# Project 4B: Regression
## University of Toronto | Project by Riyan Roy

In this part of the project, I extended linear regression analysis to explore additional features and regularization. I used a toy dataset (`LR_data.csv`) with 10 features (`x1`-`x10`) and a measurement `y`. The main focus was on linear regression, polynomial features, and regularization techniques.

## Part 1: Data Preparation
- Printed the dataset and created Numpy arrays with inputs (X) and outputs (y).
- Split the dataset into training and validation sets (80% training, 20% validation).

## Part 2: Linear Regression
- Standardized the data using StandardScaler from sklearn.
- Used `sklearn.linear_model.LinearRegression` to perform linear regression.
- Printed the RMSE for training and validation data.

## Part 3: Linear Regression with Additional Features
- Added more features to our dataset (degree 8) using `sklearn.preprocessing.PolynomialFeatures`.
- Performed linear regression using `sklearn.linear_model.LinearRegression`.
- Printed the RMSE for training and validation data.

## Part 4: Linear Regression with Additional Features and Regularization
- Used `sklearn.linear_model.Ridge` to perform linear regression with regularization.
- Applied the model to the processed data from Part 3.
- Swept `alpha` from 1E-2 to 1E10 to find the optimal regularization strength.

## Findings and Results
- Linear Regression (Part 2) provided baseline performance.
- Addition of Polynomial Features (Part 3) improved the model.
- Regularization (Part 4) helped control overfitting.
- The choice of `alpha` in regularization influenced model performance.
- The project provided insights into the impact of additional features and regularization on linear regression models.

## Gradient Descent with Additional Features and Regularization [2 marks + 1 mark Git submission]

We'll apply linear regresssion to a toy dataset (`LR_data.csv`), with 10 features `x1`-`x10` and a "measurement" `y`. We'll take a few shortcuts by using built-in sklearn functions.

1. Data Preparation **[0.5]**
  * Print the dataset, and create Numpy arrays with inputs (X) and outputs (y). 
  * Split the dataset into training and validation sets (80% training, 20% validation).

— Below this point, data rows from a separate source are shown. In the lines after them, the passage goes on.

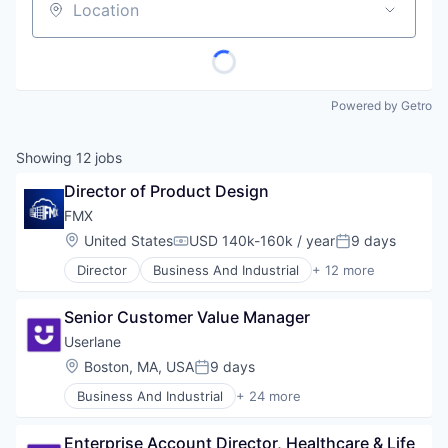
Location
Powered by Getro
Showing
12
jobs
Director of Product Design
FMX
Location:
United States
USD 140k-160k / year
9 days
Compensation:
Posted:
Director
Business And Industrial
+ 12 more
Business/Productivity Software
Cloud Computing
Senior Customer Value Manager
Cloud services(SaaS)
CMMS
Userlane
Facilities Management
Location:
Boston, MA, USA
9 days
Posted:
Internet Services
Business And Industrial
+ 24 more
Maintenance Management
Business/Productivity Software
Preventive Maintenance
Change Management
Software
Enterprise Account Director, Healthcare & Life 
Customer Support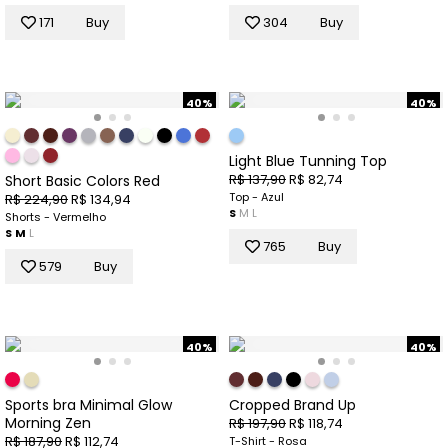
171
Buy
304
Buy
40%
40%
Light Blue Tunning Top
R$ 137,90
R$ 82,74
Short Basic Colors Red
Top - Azul
R$ 224,90
R$ 134,94
S
M
L
Shorts - Vermelho
S
M
L
765
Buy
579
Buy
40%
40%
Sports bra Minimal Glow
Cropped Brand Up
Morning Zen
R$ 197,90
R$ 118,74
R$ 187,90
R$ 112,74
T-Shirt - Rosa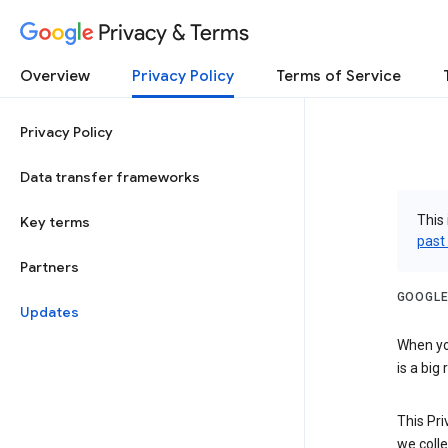
Privacy & Terms
Overview
Privacy Policy
Terms of Service
Privacy Policy
Data transfer frameworks
This 
Key terms
past
Partners
GOOGLE
Updates
When you
is a big
This Pri
we colle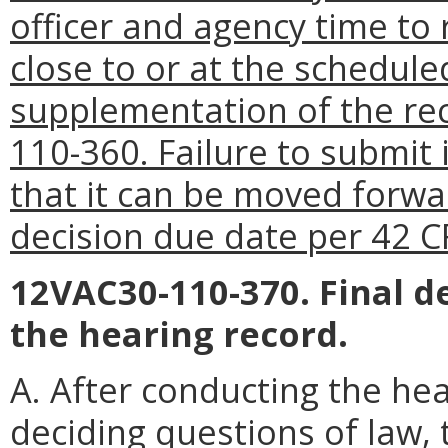
officer and agency time t
close to or at the schedule
supplementation of the re
110-360. Failure to submit
that it can be moved forwa
decision due date per 42 C
12VAC30-110-370. Final d
the hearing record.
A. After conducting the hea
deciding questions of law, t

When splitting, set `random_state=1`.

2. Linear Regression **[0.5]**
  * Standardize the data using StandardScaler from sklearn.
  * Use the `sklearn.linear_model.LinearRegression` function [here](https://scikit-learn.org/stable/modules/generated/sklearn.linear_model.LinearRegression.html) to perform linear regression.
  * Print the RMSE for training and validation data.

3. Linear Regression with Additional Features **[0.5]**
  * Let's add more features to our dataset (degree 8) using `sklearn.preprocessing.PolynomialFeatures` [here](https://scikit-learn.org/stable/modules/generated/sklearn.preprocessing.PolynomialFeatures.html). You'll want to create the additional features first, then perform standardization (start from non-standardized data).
  * Again, use `sklearn.linear_model.LinearRegression` to perform linear regression.
  * Print the RMSE for training and validation data.

4. Linear Regression with Additional Features and Regularization **[0.5]**
  * Let's switch models, and instead use the `sklearn.linear_model.Ridge` function [here](https://scikit-learn.org/stable/modules/generated/sklearn.linear_model.Ridge.html#sklearn.linear_model.Ridge) to perform linear regression with regularization. Apply the model to the processed data (additional, standardized) you used in 3 above. Use a `FOR` loop to run `sklearn.linear_model.Ridge` with different `alpha` values. Specifically, sweep `alpha` from 1E-2 to 1E10 (each step is an order of magnitude jump).

In [1]:
import pandas as pd
import numpy as np
from sklearn.preprocessing import StandardScaler
from sklearn.model_selection import train_test_split  
df=pd.read_csv("https://raw.githubusercontent.com/aps1070-2019/datasets/master/LR_data.csv" , skipinitialspace=True)

In [2]:
x_array = df.iloc[:,0:-1]
y_array = df.iloc[:,-1]
x_array=np.array(x_array)
y_array = np.array(y_array)

In [3]:
x_train,x_val,y_train,y_val = train_test_split(x_array,y_array,test_size=0.2,random_state=1)

In [4]:
x = pd.DataFrame(x_train)

In [5]:
scaler = StandardScaler()
std = scaler.fit(x_train)
std_x_train = std.transform(x_train)
std_x_val = std.transform(x_val)


In [6]:
from sklearn.linear_model import LinearRegression
from sklearn.metrics import mean_squared_error

linear_reg = LinearRegression().fit(std_x_train, y_train)
y_pred_train = linear_reg.predict(std_x_train)
y_pred_val = linear_reg.predict(std_x_val)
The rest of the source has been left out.